Segundo Skaf, com ele a Fiesp "vai mudar", e "mais do que críticas, nós precisamos buscar soluções e resultados". E para isso, diz ele, "temos que estar unidos, trazer a indústria para participar, porque, ao longo desses anos, a empresa grande vem tocando por si própria sem contar com a Fiesp, a empresa pequena entende que a Fiesp é casa para o grande e assim falta maior envolvimento por parte das indústrias". A seguir os principais trechos da entrevista.

Gazeta Mercantil - Como o senhor se tornou dirigente de entidades empresariais, no Sindicato da Indústria Têxtil?

Sempre tive um gostinho pela política, não partidária. No tempo do Colégio Santo Américo fui presidente por quase 10 anos do Clube de Classe, depois, quando fiz o Centro de Preparação de Oficiais da Reserva de São Paulo (CPOR), no quartel do Exército na avenida Alfredo Pujol, em Santana, fui presidente do grêmio da Infantaria. Mais tarde, fui presidente do grêmio geral no quartel. Embora tenha ficado afastado dessas questões políticas e institucionais no período que estudava a noite e trabalhava de dia, me casei cedo, com 23 anos. Um dia, o destino me fez vir ao Sindicato da Indústria Têxtil, havia mudança de diretoria e acabei sendo convidado para participar, era o mascote da turma.

Gazeta Mercantil - A crise do setor têxtil do final dos anos 1980 e início dos anos 1990 não atingiu a sua indústria?

O ano de 1982 foi muito difícil e nessa década, enquanto muitas empresas tiveram problemas, empresas tradicionais, antigas, a Tecelagem Skaf, que era de pequeno porte e não tinha sócios, cresceu e tornou-se porte médio, depois que mudei a fábrica, em 1985, para o município de Pindamonhangaba, onde instalamos uma nova unidade, que caminhou muito bem.
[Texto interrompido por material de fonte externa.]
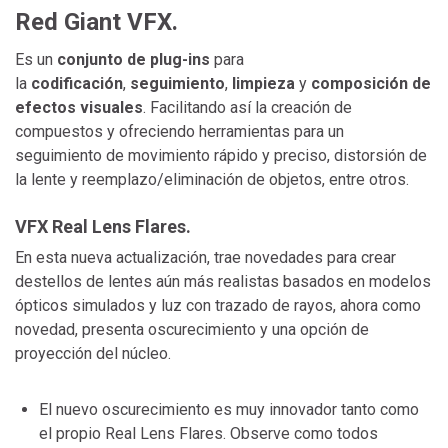
Red Giant VFX.
Es un
conjunto de plug-ins
para
la
codificación
,
seguimiento
,
limpieza
y
composición de
efectos visuales
. Facilitando así la creación de
compuestos y ofreciendo herramientas para un
seguimiento de movimiento rápido y preciso, distorsión de
la lente y reemplazo/eliminación de objetos, entre otros.
VFX Real Lens Flares.
En esta nueva actualización, trae novedades para crear
destellos de lentes aún más realistas basados en modelos
ópticos simulados y luz con trazado de rayos, ahora como
novedad, presenta oscurecimiento y una opción de
proyección del núcleo.
El nuevo oscurecimiento es muy innovador tanto como
el propio Real Lens Flares. Observe como todos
Mas, em 1997, tomei uma decisão, porque já estava envolvido no Sindicato da Indústria Têxtil, na Associação Brasileira da Indústria Têxtil (Abit). Havia um momento histórico de renovação na diretoria da Abit e do Sinditêxtil, porque o último presidente estava há 32 anos no cargo. Nas eleições para a duas entidades, em 1998, houve um apoio natural do setor a meu nome para renovação. A partir daí, reformulei minha vida empresarial, deixei de ter uma atividade como nos 25 anos anteriores, sem sócios e sempre dependendo de mim. Reestruturei-me empresarialmente, e nessa mudança abri a agenda, de 1998 a 2001, a cumprir o primeiro mandato na Abit, quando fui eleito com apoio de 98% dos votos do setor.

Gazeta Mercantil - Qual era o tamanho da Tecelagem Skaf?

A Skaf era uma empresa média e, na época, faturava uns US$ 20 milhões por ano. Nessa unidade em Pindamonhangaba fazíamos a preparação do tecido, tecelagem, tinturaria, acabamento e estamparia. Pegava a matéria-prima e saía o produto final para moda feminina, tecido estampado, e tínhamos uma das melhores coleções femininas do país. Quando fiz a reestruturação, em 1997, transformei a unidade em Pindamonhangaba em um condomínio industrial, vendi a parte fabril, entrei no negócio imobiliário com a empresa Turn Key Parques Empresariais, com dois sócios, o arquiteto Aref Farkouh, com experiência no ramo imobiliário, e sua irmã Cláudia Farkouh. Mais tarde, fiquei sócio da Paramount Lansul, uma indústria têxtil tradicional, com fábrica em Santa Isabel e sou vice-presidente do seu Conselho de Administração. Na Paramount, a minha missão é participar de reuniões mensais, uma tarde por mês, quando acompanho sua microeconomia, vendo orçamentos, custos, resultados, compra, venda e todas as questões da administração, mas não mais na rotina diária. Essa é a vantagem de continuar no negócio, mas sem estar no dia a dia da empresa. Com um outro sócio, o Ivan Pacheco, um homem bastante experiente e que trabalhou muitos anos na indústria têxtil Braspérola, nós temos a Texexport, uma empresa pequena que exporta para a Europa.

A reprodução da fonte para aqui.